[Entries taken from a collection]
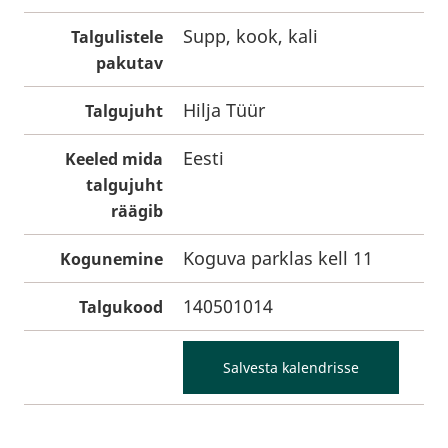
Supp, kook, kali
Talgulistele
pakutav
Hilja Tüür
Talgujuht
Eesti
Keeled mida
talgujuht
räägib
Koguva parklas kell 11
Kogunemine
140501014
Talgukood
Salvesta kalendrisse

* * *

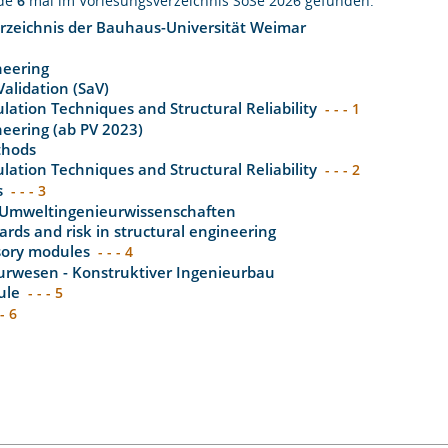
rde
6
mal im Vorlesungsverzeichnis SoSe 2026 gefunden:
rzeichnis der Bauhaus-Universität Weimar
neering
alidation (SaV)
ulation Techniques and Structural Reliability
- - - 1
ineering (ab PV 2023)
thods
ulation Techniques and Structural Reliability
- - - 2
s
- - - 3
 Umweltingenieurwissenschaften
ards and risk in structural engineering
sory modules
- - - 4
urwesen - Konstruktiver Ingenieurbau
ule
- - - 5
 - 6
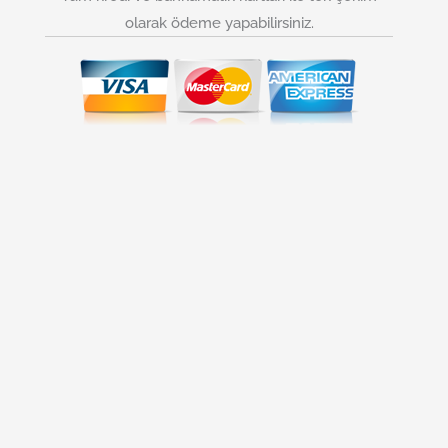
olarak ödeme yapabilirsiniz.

→ Brief:
Copy out only the lines of the records above from the one with "Supp, kook, kali" through the one with "Salvesta kalendrisse", exactly as they stand, both included.

→ Solved exercise:
Supp, kook, kali
Talgulistele
pakutav
Hilja Tüür
Talgujuht
Eesti
Keeled mida
talgujuht
räägib
Koguva parklas kell 11
Kogunemine
140501014
Talgukood
Salvesta kalendrisse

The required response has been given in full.